Taux d’inflation et évolution de la productivité

Il est étonnant de constater le peu d’influence sur l’évolution salariale des autres facteurs servant d’arguments aux associations de travailleurs pour leurs revendications et aux organisations patronales pour leurs concessions lors des négociations Les facteurs déterminants de l’évolution des salaires et la marge de manoeuvre en matière de politique salariale sont disséqués par Muhl (2007) dans la perspective des négociations salariales en 2008. . Le taux d’inflation, qui détermine l’évolution des salaires réels pour une croissance donnée des salaires nominaux, tient un rôle prépondérant dans les discussions. L’évolution de la productivité, qui indique la marge de manoeuvre admise pour une modification des salaires réels, n’ayant pas d’impact sur la répartition des salaires et des revenus du capital, constitue aussi un argument de poids dans les négociations salariales.  Alors que l’intégration du taux d’inflation de l’année précédente (Tinf-1) améliore la qualité explicative de l’équation de manière significative, l’évolution de la productivité n’apporte aucun éclairage notable. L’indicateur représentant la différence entre l’évolution des salaires réels de l’année précédente et celle de la productivité (Eprod-1) présente, par contre, un certain intérêt. Si l’on considère la période 1970-2007, on obtient l’équation 2. Les valeurs de la constante et du coefficient de TMT-1 sont légèrement inférieures à celles de l’équation 1. Le coefficient de 0,178 pour Tinf-1 signifie que le taux d’inflation de l’année précédente ne se répercute que de manière infime sur l’évolution des salaires, indépendamment de la situation sur le marché du travail.
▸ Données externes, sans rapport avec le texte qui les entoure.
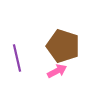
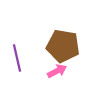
brown pentagon: rotated 8 degrees counterclockwise
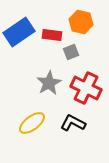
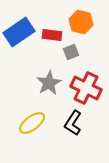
black L-shape: rotated 85 degrees counterclockwise
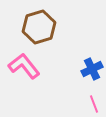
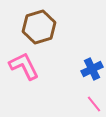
pink L-shape: rotated 12 degrees clockwise
pink line: rotated 18 degrees counterclockwise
Il convient de relever que l’indicateur TMT est fortement corrélé avec le taux d’inflation (coefficient de corrélation de 0,66) et que le renchérissement se reflète aussi jusqu’à un certain degré dans la tension sur le marché du travail. L’intégration du taux d’inflation pour la période 1970-2007 n’augmente que faiblement la valeur explicative de l’équation de régression (les choses pourraient, toutefois, se présenter différemment sur une période plus courte).

Analyse de périodes partielles

Compte tenu des grands changements survenus sur le marché suisse du travail ces dernières années (mondialisation, accords bilatéraux avec l’UE), la qualité des équations explicatives sur la période considérée est étonnante. Le graphique 1 montre toutefois que la correspondance entre l’équation 1 et l’évolution effective des salaires diffère d’une période à l’autre. Les valeurs effectives sont clairement sous-estimées en 1971-1974 et 1990-1997, et nettement surestimées en 1975-1979, 1987-1989 et 1999-2002. L’évolution effective des autres années correspond plus ou moins à l’équation (notamment pour les périodes 1980-1986 et 2003-2007).  L’analyse de régression a été appliquée pour toutes les périodes de 11 ans entre 1970 et 2007 (de 1970-1980 à 1997-2007) afin d’examiner les changements à plus long terme en ce qui concerne l’impact des facteurs d’influence et les ruptures dans l’évolution. Les trois facteurs explicatifs TMT-1, Tinf-1 et Eprod-1 ont été analysés, bien que Tinf-1 et Eprod-1 ne revêtent aucune valeur statistique explicative sur des périodes isolées. Au cours des périodes de régression de 1970-1980 à 1997-2007, les coefficients des trois facteurs ainsi que la constante de l’équation ont nettement évolué. La valeur des constantes recule continuellement au fil du temps, passant de 5 à 2 environ. Il s’agit en premier lieu du recul de la croissance annuelle des salaires nominaux, également visible sur le graphique 1.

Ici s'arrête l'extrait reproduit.